El libertinaje inscribe su acción en el marco de la pura inmediatez, sin dar importancia al pasado o al futuro, enteramente preocupado por hacer del presente un tiempo denso y magnífico, alegre y gozoso. A cada instante siguen otros instantes: la duración se construye con estos momentos yuxtapuestos que acaban por hacer emerger una coherencia, un sentido, una dirección. Es inútil sufrir por los errores pasados, recordar machaconamente las penas de antaño o los sufrimientos de hace poco, conservar el dolor del tiempo perdido que jamás regresará; es inútil, por tanto, temer al porvenir, temblar ante el vacío del futuro, sentir pánico frente a la nada de los días presagiados -aún más angustiarse por la idea de una eternidad poblada de infierno o de condena-. Sólo existe el presente.

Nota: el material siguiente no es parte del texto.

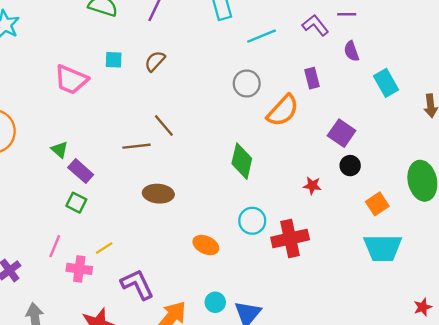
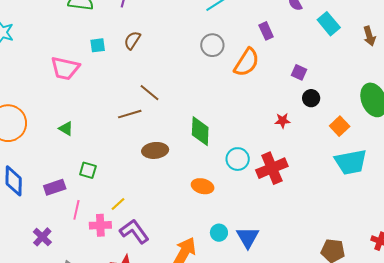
purple square: (342, 133) -> (299, 72), size x0.7
green diamond: (242, 161) -> (200, 131), moved
purple rectangle: (81, 171) -> (55, 187), moved, turned -50
purple L-shape: (137, 284) -> (134, 231), moved

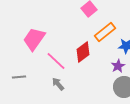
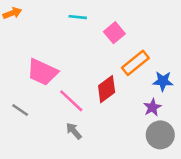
pink trapezoid: (34, 39) -> (42, 72), turned -100
gray line: (19, 77) -> (20, 110), moved, turned 40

Carpe diem, quam mínimum crédula postero: "Disfruta del presente dando el mínimo crédito al porvenir", dice la undécima Oda del primer libro. El consejo vale también para el amor. No hay ninguna necesidad de vivir como un parásito del momento presente con consideraciones ociosas sobre los reproches y los deberes de una acción, sobre las causas o las consecuencias de un gesto, de una palabra, de un proyecto, sobre los efectos que se derivan necesariamente de la historia momentánea: que triunfen la pura voluptuosidad del instante, la única realidad del presente. Nada de proyectos astronómicos, ninguna atrabilis subiendo por la garganta: adhirámonos francamente a la inmediatez. Horacio enseña a amar la vida, a encontrarle virtudes y valores en la única dimensión en la que se presenta a la conciencia subjetiva y viviente. Su tiempo coincide con el de la naturaleza, con el del cosmos, con el de las estaciones: implica una teoría de la presencia en el mundo radicalmente opuesta a la ideología de la proyección que anima a las morales de la salvación, a las soteriologías religiosas y a los discursos propios del Juicio Final o de las profecías de los tiempos venideros. No hay paraíso, ni purgatorio, ni infierno, no hay trompetas angélicas ni peso de las almas, no hay medida moral futura para los gestos, las palabras o las intenciones pasadas, no hay castigo prometido o anunciado, ninguna culpa que expiar mañana o pasado mañana, ningún tribunal, ni jueces ni justiciables, no hay cuentas pendientes, no hay memoria punitiva, ni castración; solamente períodos de tiempo magníficos -la salvación horaciana-, o catastróficos -el pecado mortal de los hedonistas-. No hay más que el arte de habitar el tiempo puntual.

El placer no reside en un objeto hipotético, imposible de alcanzar, siempre frustrante, sino en la dimensión radicalmente real, visible y expansiva del mundo. El libertinaje invita a descubrir el puro goce de existir, de estar en el mundo, de vivir, de sentirse energía en movimiento, fuerza dinámica. También en el terreno amoroso, sensual o sexual. Ampliar el ser a las dimensiones del mundo, condescender a las voluptuosidades de la vitalidad que nos atraviesa permanentemente: he aquí el arte de esculpir el tiempo, de convertirlo en un poder cómplice. Pongamos a distancia, tan a menudo como sea posible, la negatividad que siempre busca un objeto.

En Teoría del cuerpo enamorado, de Michel Onfray.